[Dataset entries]
+++
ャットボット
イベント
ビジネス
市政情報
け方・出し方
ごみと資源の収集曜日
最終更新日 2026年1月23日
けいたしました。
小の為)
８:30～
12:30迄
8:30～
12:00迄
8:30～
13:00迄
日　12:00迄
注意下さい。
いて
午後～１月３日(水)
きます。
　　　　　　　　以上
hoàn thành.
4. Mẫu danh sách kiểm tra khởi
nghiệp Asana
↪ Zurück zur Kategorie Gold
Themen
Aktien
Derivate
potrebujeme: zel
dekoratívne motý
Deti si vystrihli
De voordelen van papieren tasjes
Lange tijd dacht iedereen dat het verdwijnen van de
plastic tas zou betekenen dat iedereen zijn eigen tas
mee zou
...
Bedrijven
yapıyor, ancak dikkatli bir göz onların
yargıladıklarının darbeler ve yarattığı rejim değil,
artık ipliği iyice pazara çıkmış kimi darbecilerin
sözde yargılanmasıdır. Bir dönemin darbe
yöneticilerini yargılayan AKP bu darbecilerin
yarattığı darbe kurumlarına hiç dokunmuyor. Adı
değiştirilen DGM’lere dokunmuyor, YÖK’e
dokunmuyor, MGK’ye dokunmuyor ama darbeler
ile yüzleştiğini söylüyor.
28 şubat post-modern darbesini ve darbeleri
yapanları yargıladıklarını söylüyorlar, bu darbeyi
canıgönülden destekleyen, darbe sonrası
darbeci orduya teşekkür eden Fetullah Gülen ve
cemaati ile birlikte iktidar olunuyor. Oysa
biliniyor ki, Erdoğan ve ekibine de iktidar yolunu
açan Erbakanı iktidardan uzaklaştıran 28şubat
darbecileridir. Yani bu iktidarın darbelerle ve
+++
PROMPT: Show me every line in the data above that includes "dokunmuyor".

EXPECTED OUTPUT:
yarattığı darbe kurumlarına hiç dokunmuyor. Adı
değiştirilen DGM’lere dokunmuyor, YÖK’e
dokunmuyor, MGK’ye dokunmuyor ama darbeler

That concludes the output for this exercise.